Regression (L2 Loss)

Let’s start with the simpler problem: regression. The entire process is three-fold:

Calculate the first- and second-order derivatives of the objective function
Implement two functions; One returns the derivatives and the other returns the loss itself
Specify the defined functions in lgb.train()

Calculating Derivatives

Like Newton’s method, modern GBDT algorithms utilize the 2nd-order derivative as well as the gradient to create new branches. So, we need to calculate the first- and second-order derivatives. Let $t$ denote the ground truth and $y$ denote the model’s prediction, and we get:

\mathcal{L}(y,t) = \frac{1}{2}(y-t)^2

\frac{\partial \mathcal{L}(y,t)}{\partial y} = y-t

\frac{\partial^2 \mathcal{L}(y,t)}{\partial y^2} = 1

Implementation

We need to define two functions. One returns the first- and second-order derivatives and is used to train the model. The other is a metric function, which returns the name of the loss function, the loss value, and whether a higher value is desirable or not. This is used for early stopping, learning curve plot, and so on.

def l2_loss(y, data):
    t = data.get_label()
    grad = y - t 
    hess = np.ones_like(y)
    return grad, hess

def l2_eval(y, data):
    t = data.get_label()
    loss = (y - t) ** 2 
    return 'l2', loss.mean(), False

Note: The second-order derivative that we consider here is a vector of the same shape as the gradient and not a matrix, but it is conventionally called Hessian.

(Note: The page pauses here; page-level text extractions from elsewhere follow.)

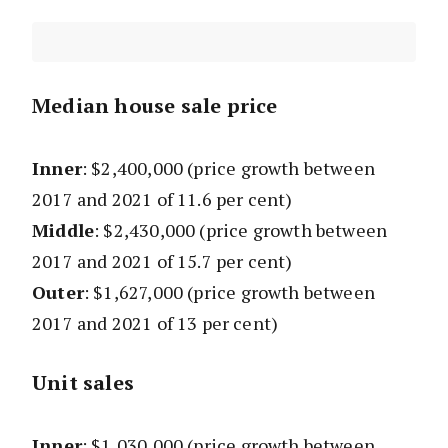
Median house sale price
Inner
: $2,400,000
(price growth between
2017 and 2021 of 11.6 per cent)
Middle
: $2,430,000
(price growth between
2017 and 2021 of 15.7 per cent)
Outer
: $1,627,000
(price growth between
2017 and 2021 of 13 per cent)
Unit sales
Inner
: $1,030,000
(price growth between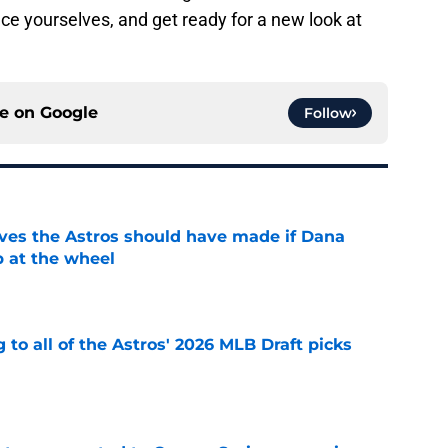
ce yourselves, and get ready for a new look at
ce on
Google
Follow
ves the Astros should have made if Dana
 at the wheel
e
 to all of the Astros' 2026 MLB Draft picks
e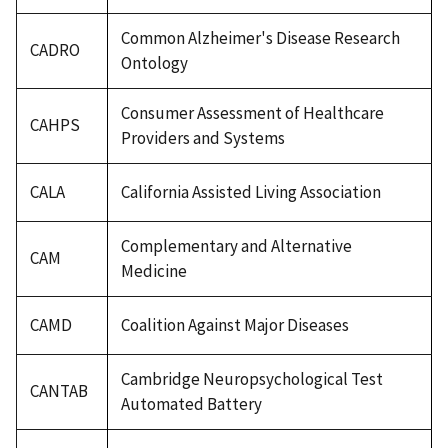
Common Alzheimer's Disease Research
CADRO
Ontology
Consumer Assessment of Healthcare
CAHPS
Providers and Systems
CALA
California Assisted Living Association
Complementary and Alternative
CAM
Medicine
CAMD
Coalition Against Major Diseases
Cambridge Neuropsychological Test
CANTAB
Automated Battery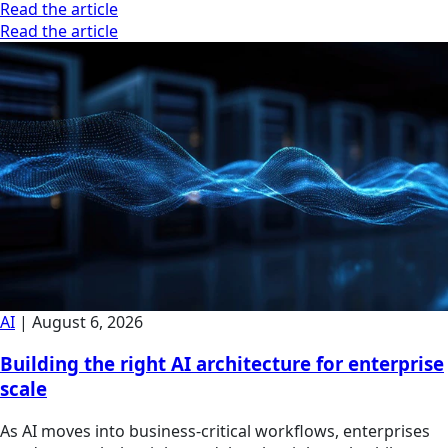
Read the article
Read the article
AI
|
August 6, 2026
Building the right AI architecture for enterprise
scale
As AI moves into business-critical workflows, enterprises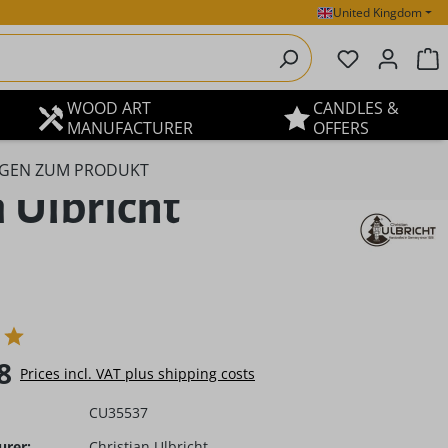
United Kingdom
You have 0 
S
WOOD ART
CANDLES &
MANUFACTURER
OFFERS
GEN ZUM PRODUKT
 Ulbricht
e:
8
Prices incl. VAT plus shipping costs
CU35537
urer:
Christian Ulbricht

Comparison to Built-in Objective

Next, I checked if the custom function is valid or not by comparing it to the result from the built-in loss function. Here I used the “tips” dataset as an example.

df = sns.load_dataset('tips')
X_train, X_test, y_train, y_test = train_test_split(df.drop(['total_bill'], axis=1), df['total_bill'], random_state=0)
lgb_train = lgb.Dataset(X_train, y_train)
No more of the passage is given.